What this task involves
In full and exactly, please return the records, but keep out the pictures.

Dataset

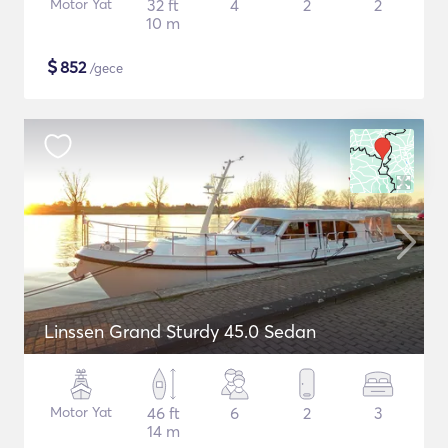
Motor Yat
32 ft
4
2
2
10 m
$
852
/gece
Linssen Grand Sturdy 45.0 Sedan
Motor Yat
46 ft
6
2
3
14 m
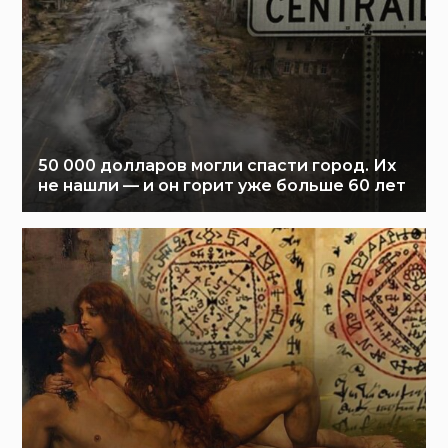
50 000 долларов могли спасти город. Их
не нашли — и он горит уже больше 60 лет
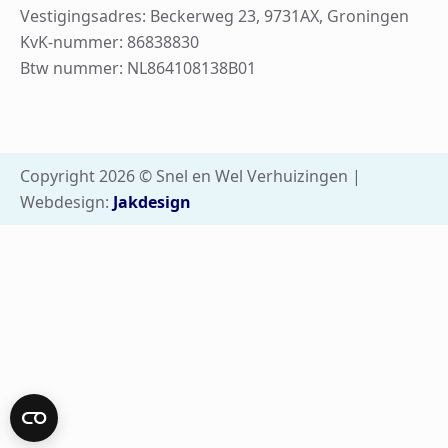
Vestigingsadres: Beckerweg 23, 9731AX, Groningen
KvK-nummer: 86838830
Btw nummer: NL864108138B01
Copyright 2026 © Snel en Wel Verhuizingen |
Webdesign:
Jakdesign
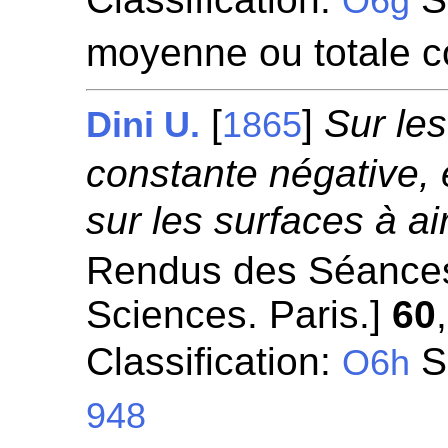
O6g
moyenne ou totale c
[
]
Sur le
Dini U.
1865
constante négative, e
sur les surfaces à a
Rendus des Séances
Sciences. Paris.]
60
Classification:
S
O6h
948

Answer below
Motor Yat
32 ft
4
2
2
10 m
$
852
/gece
Linssen Grand Sturdy 45.0 Sedan
Motor Yat
46 ft
6
2
3
14 m
50 000 долларов могли спасти город. Их
не нашли — и он горит уже больше 60 лет
Vestigingsadres: Beckerweg 23, 9731AX, Groningen
KvK-nummer: 86838830
Btw nummer: NL864108138B01
Copyright 2026 © Snel en Wel Verhuizingen |
Webdesign:
Jakdesign
O6g
moyenne ou totale c
[
]
Sur le
Dini U.
1865
constante négative, e
sur les surfaces à a
Rendus des Séances
Sciences. Paris.]
60
Classification:
S
O6h
948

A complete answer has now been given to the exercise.